A palm print from the scene suggests the suspect is a male who is small in stature, or perhaps a juvenile.
At one point earlier this year, Dana identified a male teen mentioned in investigative records who was living near the home at the time. Police intended to speak with him but never did.
Dana also discovered through court records he had a juvenile criminal record and was later convicted of a burglary, using a similar technique to enter the building. There were other factors that made him a strong person of interest. Mesa Police subsequently obtained a search warrant and collected a DNA sample from him. It was not a match.
“I was sure we had found the guy, more than 95% sure,” Dana said.
The girl from Snowflake-Taylor
Loretta grew up in Snowflake-Taylor as Loretta McCray. She was kind and soft-spoken, loyal to her family and dedicated to her Latter-Day Saint faith.
“She was so innocent and naïve,” Dana said. “And beautiful. She didn’t know how beautiful she was.”
Loretta and Karen were pen pals when they weren’t visiting each other’s houses. Karen grew up in Tempe. Their bond went beyond blood.
“Her and I, our lives just paralleled each other. We graduated together. We went on missions together. We married our husbands a couple months apart,” Dana said, who adds they were supposed to “become old ladies together.”
Dana’s sense of loyalty to her cousin won’t allow her to stop searching for the killer.
“When I pass I want to look at her and say, ‘I never stopped’,” Dana said.
The infant girl who was spared harm during Loretta’s murder is now a 31-year-old wife and mother of three. Rochelle Blair was raised by her dad and her step-mother. It wasn’t until Rochelle began her own family that she took a stronger interest in learning about her biological mother.
“I decided to go to therapy and work through some of those feelings. It was important,” Rochelle said.
Rochelle says she came to peace with her mother’s death and she wears her wedding ring to remember her.
“When I first got married, my dad offered it to me, but at the time I didn’t feel comfortable to have it,” Rochelle said.
Rochelle says she hopes anyone with information about the killing will contact police, “even if it’s something small,” she said.
However, Rochelle said she is not going to attach herself to the outcome.
“Just because the person is caught, or apprehended or confesses to the crime, it’s not going to change what happened,” Rochelle said. “I need to move on and grow from it.”

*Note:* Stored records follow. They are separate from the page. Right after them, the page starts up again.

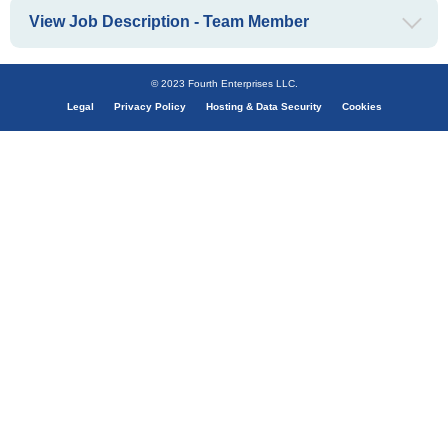
View Job Description - Team Member
© 2023 Fourth Enterprises LLC.
Legal
Privacy Policy
Hosting & Data Security
Cookies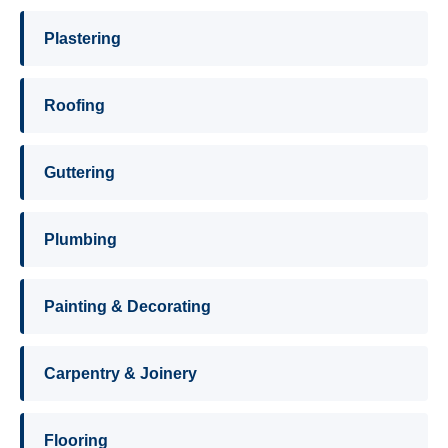
Plastering
Roofing
Guttering
Plumbing
Painting & Decorating
Carpentry & Joinery
Flooring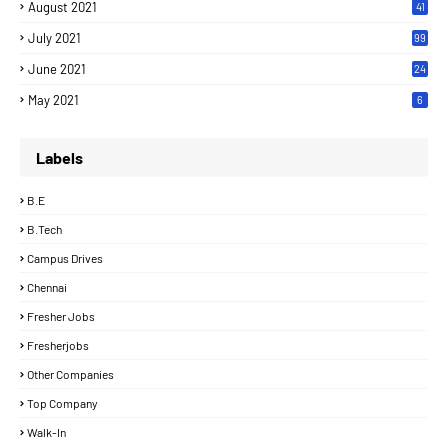
August 2021
41
July 2021
99
June 2021
24
7
May 2021
6
Labels
B.E
B.Tech
Campus Drives
Chennai
Fresher Jobs
Fresherjobs
Other Companies
Top Company
Walk-In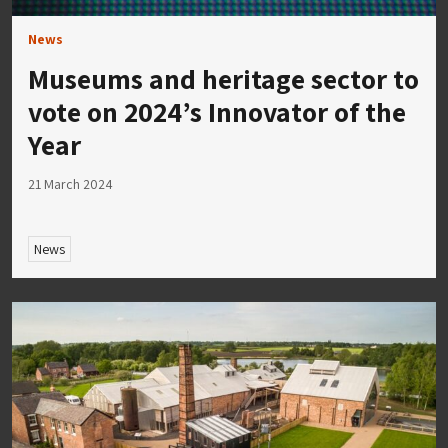
News
Museums and heritage sector to
vote on 2024’s Innovator of the
Year
21 March 2024
News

Anyone with information about the case should call Silent Witness at 480-WITNESS. Lynn was killed in her home at 4700 E. Camino St. in Mesa. A light blue Nissan Pathfinder was seen driving in the area prior to the murder, and a light colored Chevrolet El Camino as observed as a suspicious vehicle in the area a week prior. Police are offering a reward of up to $1,000 for information that leads to an arrest.